Feature Image Credit Tom Toles at the Washington Post
by Louis Claxton
Originally published on ‘the Oxford Student’ website.
Since the target to limit global temperature rise to 2°C was set in the 2015 Paris Climate agreement, those in politics have focused their attention on the notorious and vilified CO2. But what about Methane?

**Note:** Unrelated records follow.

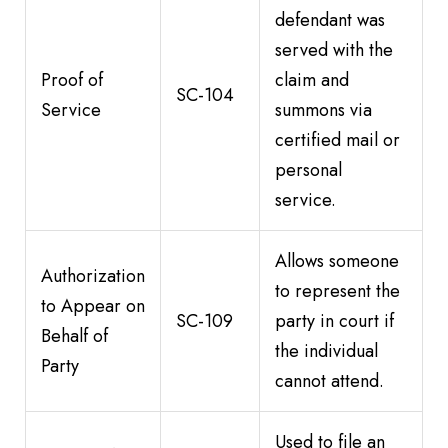
defendant was
served with the
Proof of
claim and
SC-104
Service
summons via
certified mail or
personal
service.
Allows someone
Authorization
to represent the
to Appear on
SC-109
party in court if
Behalf of
the individual
Party
cannot attend.
Used to file an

There is no doubt that those in the scientific community have known about the efficiency of methane as a greenhouse gas for decades. A metric often used to illustrate methane’s efficiency is its global warming potential. This is the term used to quantitively express how effective a molecule of gas is at warming our planet in comparison to a molecule of CO21 . Indeed, methane is thought to have a global warming potential 33 times greater than CO2 over a 100-year time frame. The outlook is even more damning over 20 years, with methane calculated to have a global warming potential 105 times greater than CO21. The discrepancy between stating the 100-year and 20-year potency is in part due to the shorter residence time of methane in the atmosphere. The residence time is the length of time a molecule of gas is expected to remain in the atmosphere, being around 10 years for methane.
Whilst a shorter residence time may sound promising, figure 1 illustrates how the concentration of methane has changed in the atmosphere over the past 1000 years. Air collected and analysed from bubbles trapped in ice show that until the industrial revolution circa 1800 AD, atmospheric methane concentrations held stable at around 770 parts per billion (ppb). In the 200 years since, that number has risen to ~1850 ppb. Clearly methane’s short residence time is not enough to offset the sheer amount we are pumping into our atmosphere.
Moreover, this isn’t an easy problem to fix, as there is no real overall dominant cause for the rapid increase. Whilst anthropogenic emissions have increased, the contribution from a number of other notable sources including agriculture (both farm animals and rice paddy fields), forest fires and wetlands cannot be ignored2 . Methane is also one of the least regulated anthropogenically emitted greenhouse gases3 .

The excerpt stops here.